Most teenagers view their driver’s license as a step towards independence and freedom. However, you may not be sure if your teen is ready for the road. One thing is certain, teens are not ready to have the same level of driving responsibility as adults. Teen drivers have a higher rate of fatal crashes, mainly because of their lack of skills and lack of experience. Teen drivers are also at a higher risk for speeding, making a mistake and getting distracted, especially if there’s friends in the vehicle. In 2021, more than 68,000 crashes in Tennessee involved a teen driver.
What can parents do?
1. Learn about Tennessee’s Graduated Drivers License Program.
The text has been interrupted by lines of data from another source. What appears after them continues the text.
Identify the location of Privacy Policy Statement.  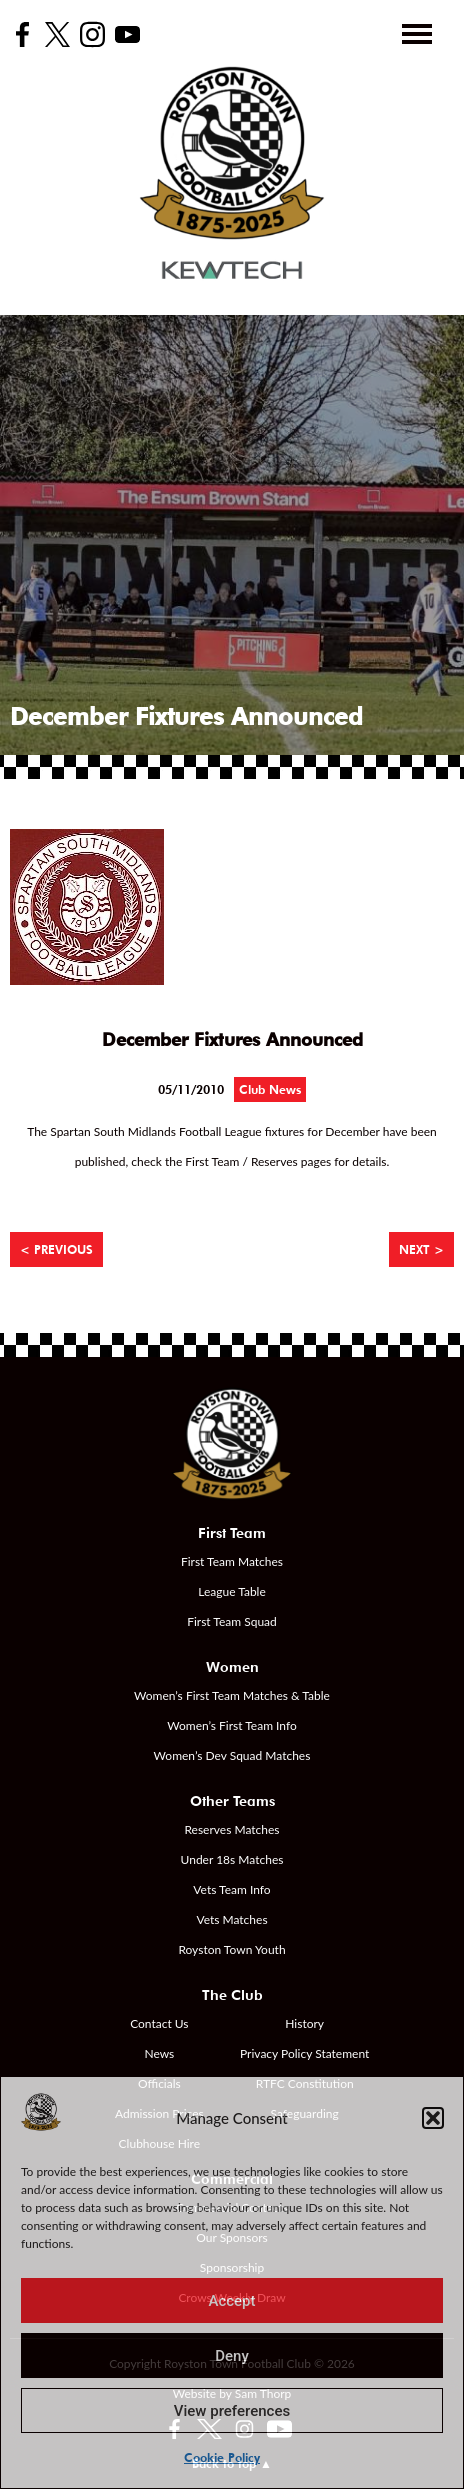
(304, 2053).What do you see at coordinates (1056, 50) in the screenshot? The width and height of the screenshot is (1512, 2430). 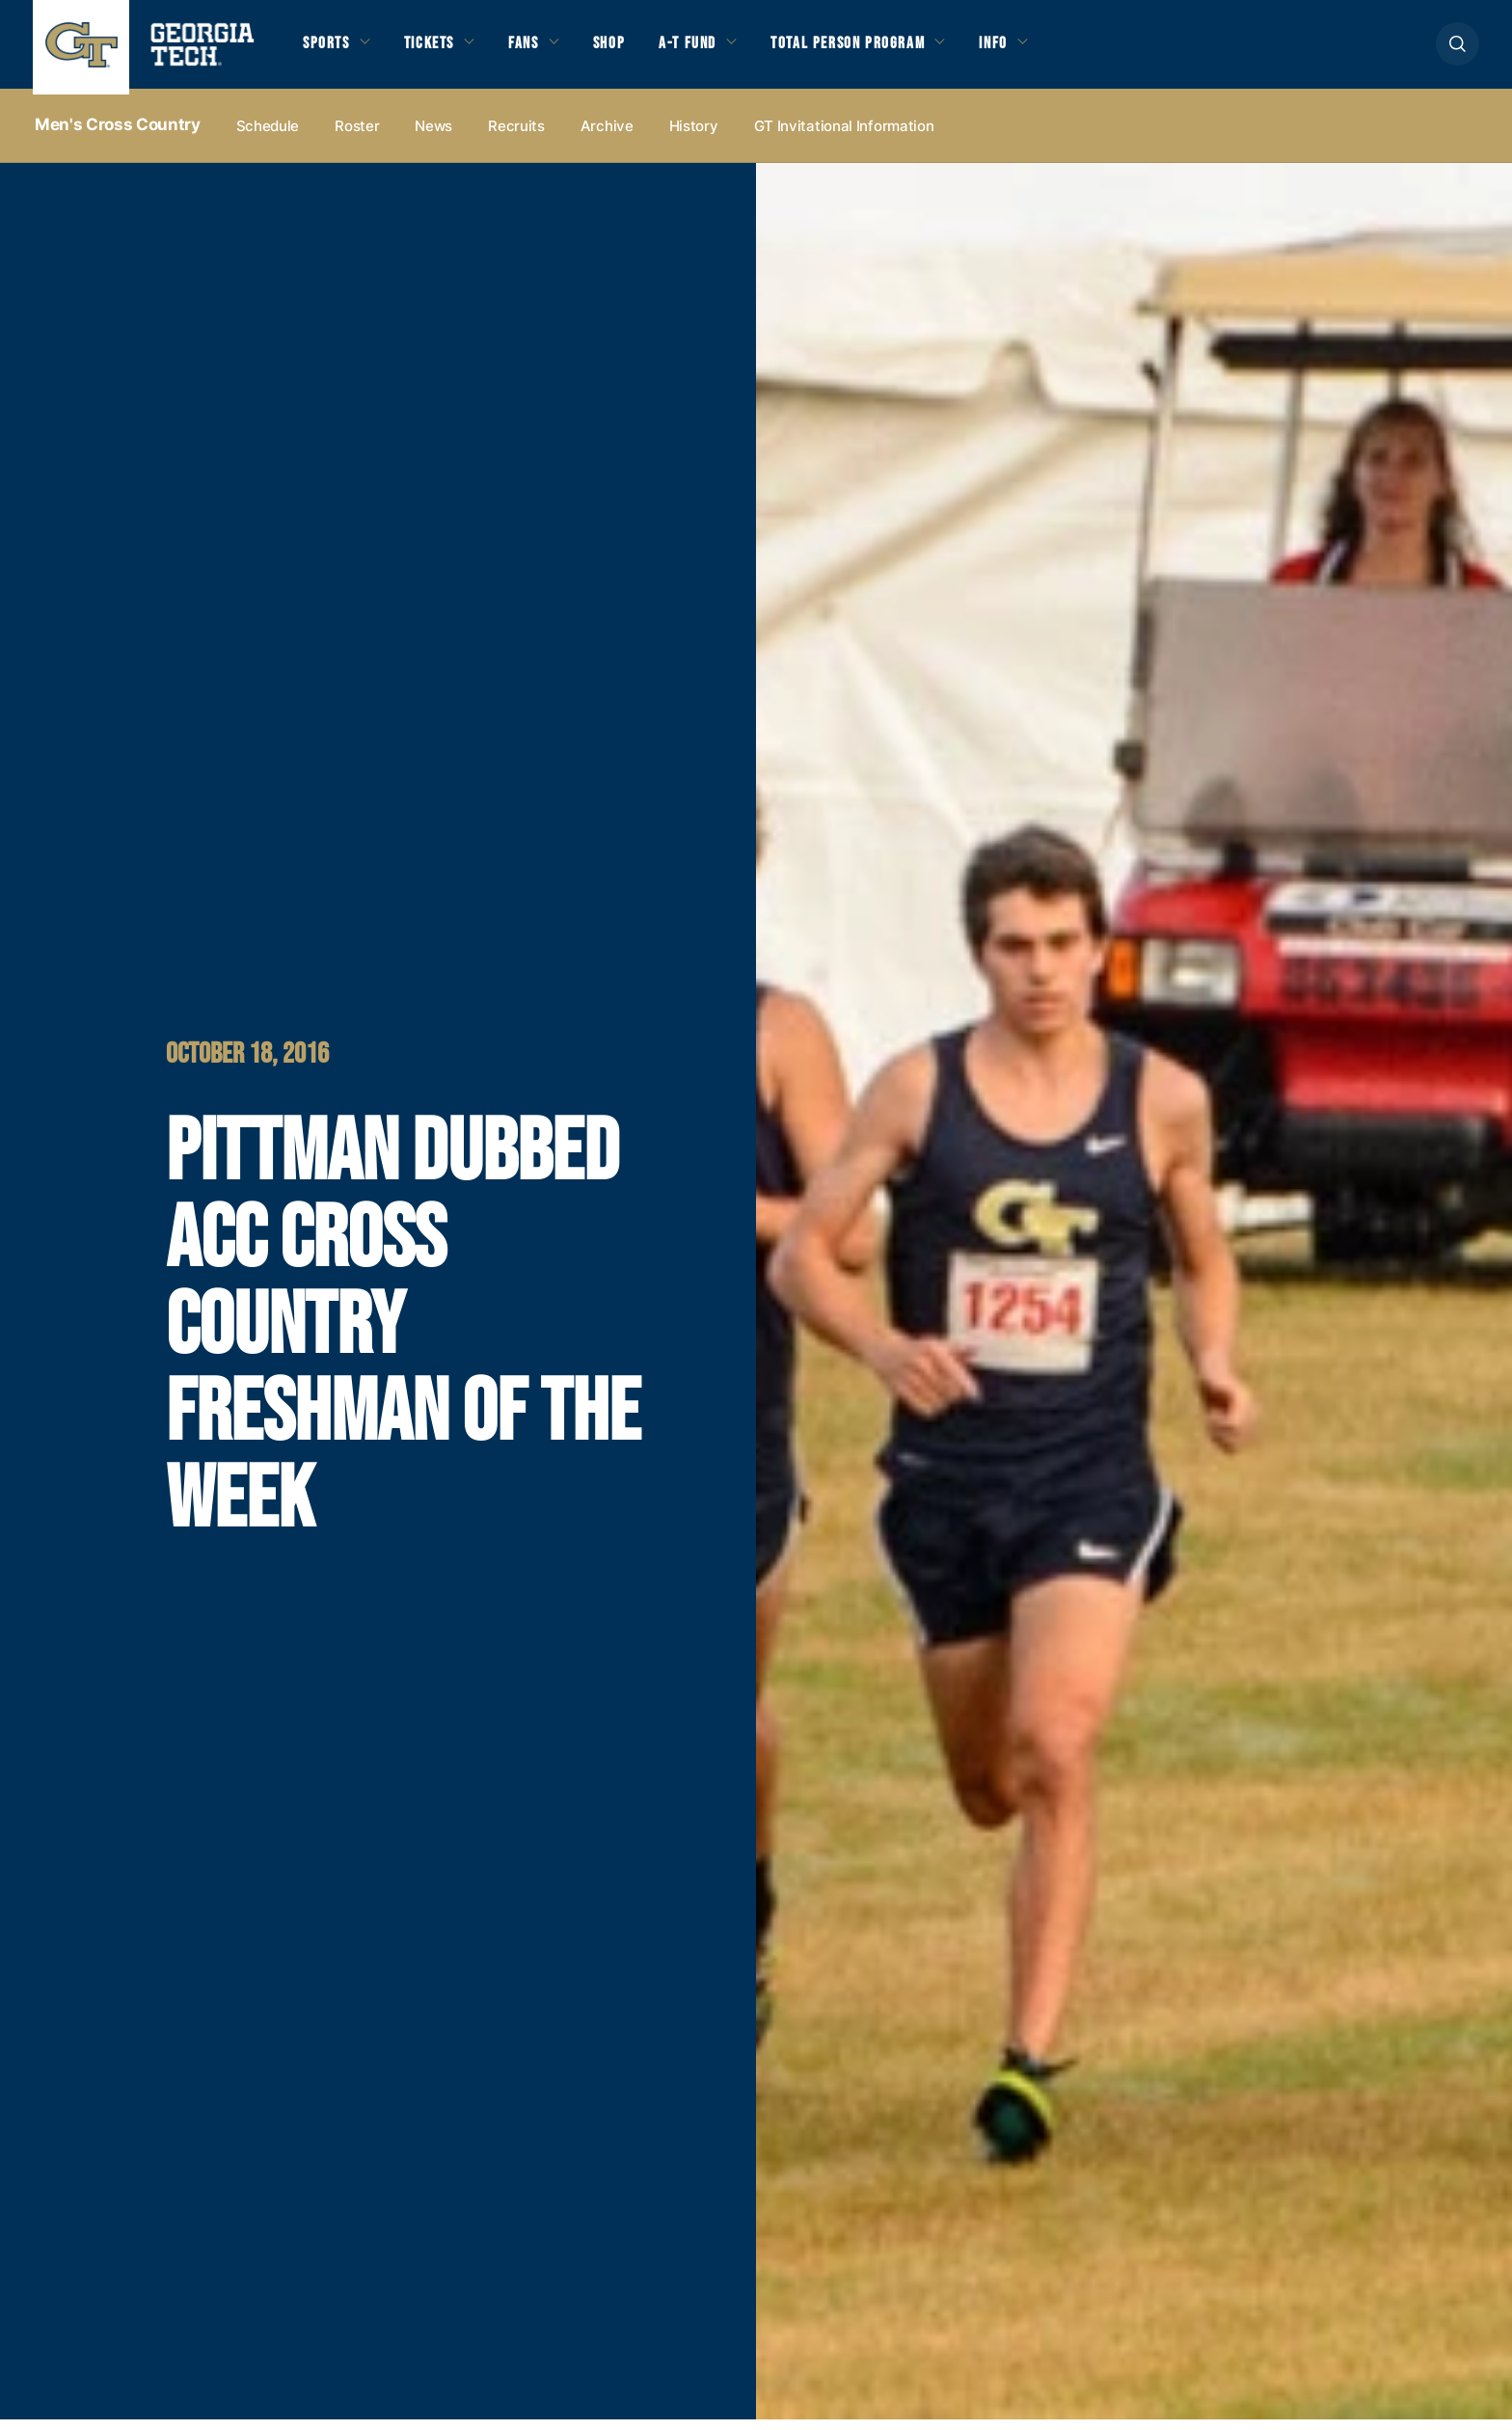 I see `Info [button]` at bounding box center [1056, 50].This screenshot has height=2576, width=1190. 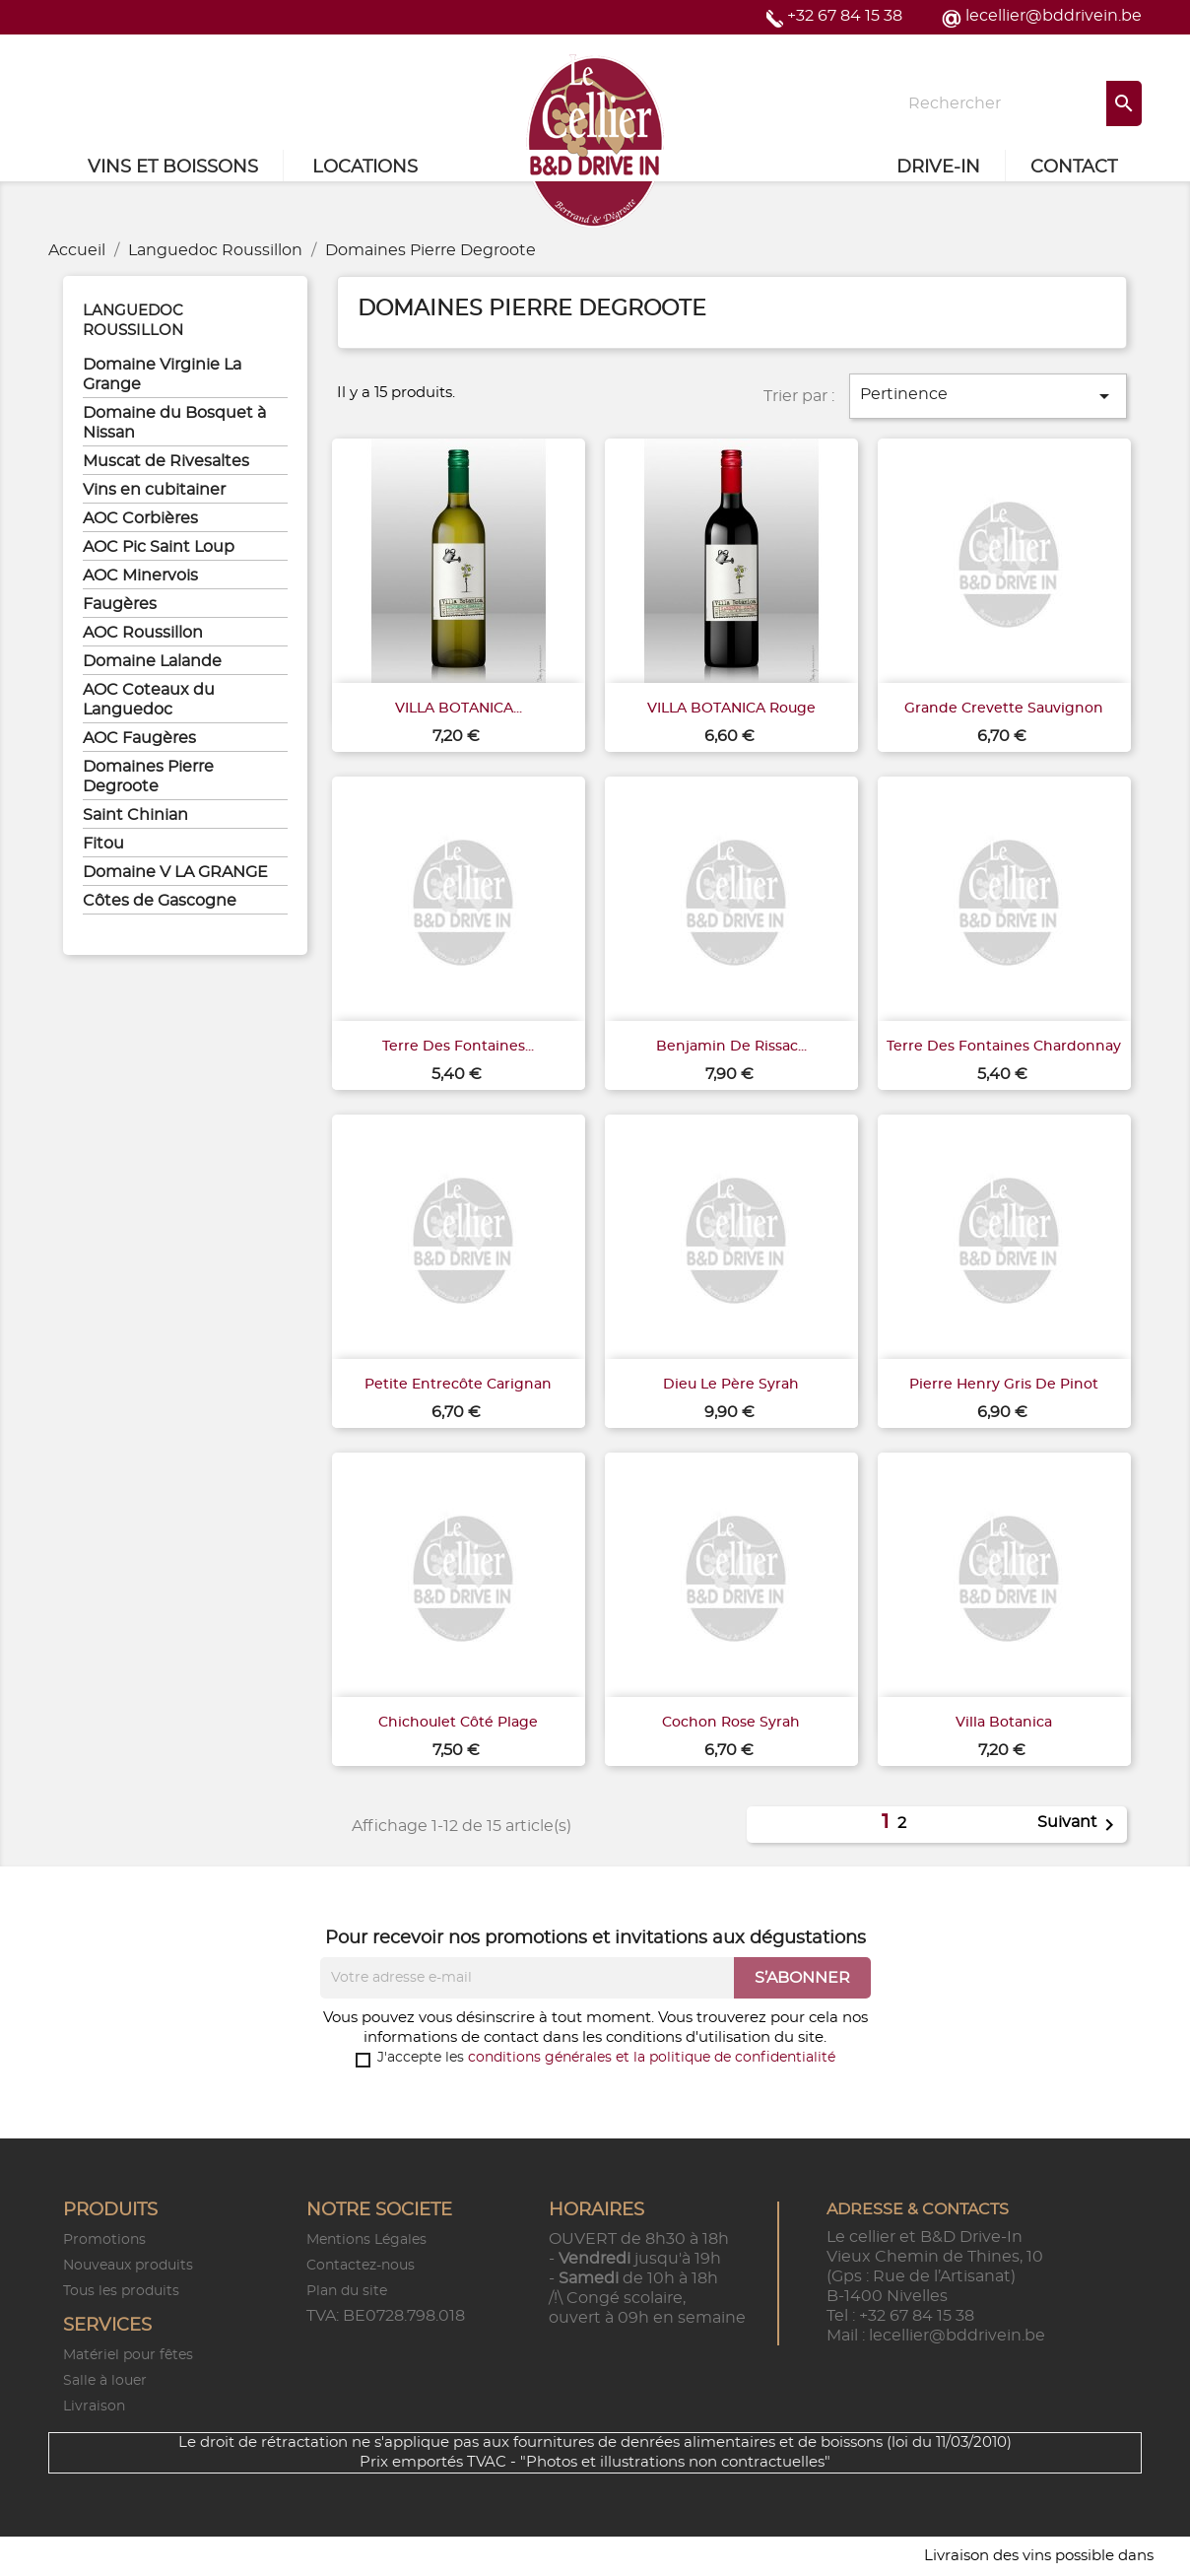 I want to click on Terre des Fontaines..., so click(x=458, y=1046).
Tennessee’s GDL Program is a multi-tiered program designed to ease young drivers into full driving privileges as they become more mature and develop their driving skills. By requiring more supervised practice, the State of Tennessee hopes to save lives and prevent tragic injuries. It places certain restrictions on teens under the age of 18 who have learner permits and driver licenses. The program requires parent/legal guardian involvement and emphasizes the importance of a good driving record.
2. Parents of New Teen Drivers should visit the Checkpoints Tennessee website. The Tennessee Checkpoints program is designed to provide parents and teens a way to manage new teen driver risks. The early months of independent (without parents) driving is very dangerous for teens. The Checkpoints agreement allows teens and parents to work together to establish driving privileges that manage crash risk.
3. Be a good role model. Remember that your child looks to you as a driver, so practice safe driving yourself. Set aside time to take your teen on practice driving sessions. It can be a great way to spend time together and to allow your teen to improve some basic driving skills. Your teen's learning starts at home.
4. Discuss the dangers of alcohol and drug use. Remind them that it’s illegal and deadly to drink and drive. If a teen is under 21, their blood alcohol concentration (BAC) should always be at .00, not just under .08, which is the legal limit for drivers over age 21.
What can teen drivers do?
1. Avoid distracted driving. Drivers, no matter the age, but especially teen drivers can be distracted by texting, talking on the phone, and having too many passengers in the car. According to research, dialing a phone while driving increases a teen's risk of crashing by six times. Texting while driving increases the risk by 23 times.
2. Do not use alcohol or other drugs. Teens are more likely than anyone else to be killed in an alcohol-related crash. According to the Centers for Disease Control and Prevention, in 2019, 24% of drivers aged 15–20 who were killed in fatal motor vehicle crashes had been drinking.
3. Do not speed. Speeding is a critical safety issue for teen drivers. In 2021, it was a factor in 32% of the passenger vehicle teen drivers (15-18 years old) involved in fatal crashes. A study by the Governors Highway Safety Association (GHSA) found that from 2000-2011, teens were involved in 19,447 speeding-related crashes.
4. Buckle up. Tragically, seat belt use is the lowest among teen drivers. In fact, most teenagers involved in fatal crashes are unbuckled. In 2021, 51% of teen drivers who died were unbuckled. Even more troubling, when the teen driver involved in the fatal crash was unbuckled, nine out of 10 of the passengers who died were also unbuckled.
5. Limit teen passengers. Teen drivers are more likely to engage in risky behaviors when driving with one teenage peer, compared to when driving alone. Also teens who drive with multiple passengers are even more likely to engage in risky driving behaviors.
Get involved! Reduce TN Crashes began in 2013 with a simple idea-increasing traffic safety activities reduces traffic crashes. Reduce TN Crashes raises awareness of the need for safe driving programs, provides the tools to find crash reduction activities, and awards points to schools for completing and submitting pictures of their experiences.